Ai Weiwei : L’art de la dissidence

Un documentaire d’Alison Klayman rend hommage à l’artiste chinois Ai Weiwei, mais sans distance.

Lena Bjurström  • 6 décembre 2012 abonné·es

Ai Weiwei est un curieux personnage. Artiste, militant et donc dissident dans un pays, la Chine, où la liberté d’expression est un rêve plus qu’une réalité, l’homme a des allures de symbole. La journaliste américaine Alison Klayman l’a suivi durant plus de deux ans, filmant la matière d’un premier long métrage en forme d’hommage. De New York à Pékin, elle y relate le parcours de l’artiste et son engagement, mélange les images du présent et du passé pour dresser le portrait, humain, d’un homme engagé.

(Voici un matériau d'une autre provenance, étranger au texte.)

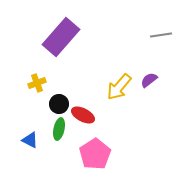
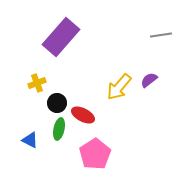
black circle: moved 2 px left, 1 px up
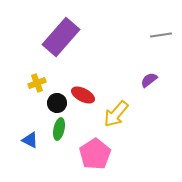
yellow arrow: moved 3 px left, 27 px down
red ellipse: moved 20 px up
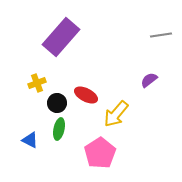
red ellipse: moved 3 px right
pink pentagon: moved 5 px right, 1 px up
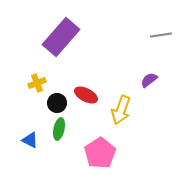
yellow arrow: moved 5 px right, 4 px up; rotated 20 degrees counterclockwise
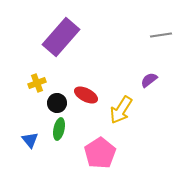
yellow arrow: rotated 12 degrees clockwise
blue triangle: rotated 24 degrees clockwise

Ai Weiwei Never Sorry s’efforce ainsi de montrer l’homme derrière l’image, exercice difficile s’il en est, car c’est tout le talent d’Ai Weiwei de brouiller ces frontières.

Célèbre pour la conception du fameux « nid d’oiseau », le stade des Jeux olympiques de Pékin en 2008 (des Jeux qu’il dénoncera par la suite), Ai Weiwei se révèle par ailleurs à travers un art conceptuel, peu subtil peut-être mais efficace. L’art semble n’être, pour lui, qu’un moyen d’exprimer sa critique permanente du pouvoir, et des autorités chinoises en particulier. Mais ce ne sont pas tant ses œuvres qui font la popularité d’Ai Weiwei que le parfum de dissidence du personnage qu’il s’est créé. Alison Klayman le montre bien, le « barbu » a l’art de se mettre en scène. Toujours suivi par son cameraman attitré, il se prend en photo jusque sur son lit d’hôpital. Chacun de ses actes est une provocation directement adressée au gouvernement chinois, un doigt d’honneur sur la place Tien’an men ou l’installation, dans la maison où il est confiné par les autorités, de caméras retransmettant en direct sa vie sur Internet. Et le monde est presque immédiatement averti de sa dernière action ou opinion en date grâce à la rapidité des réseaux sociaux, qu’il alimente d’un flux presque constant de commentaires. L’homme joue ainsi sans cesse avec son image, et se transforme en icône.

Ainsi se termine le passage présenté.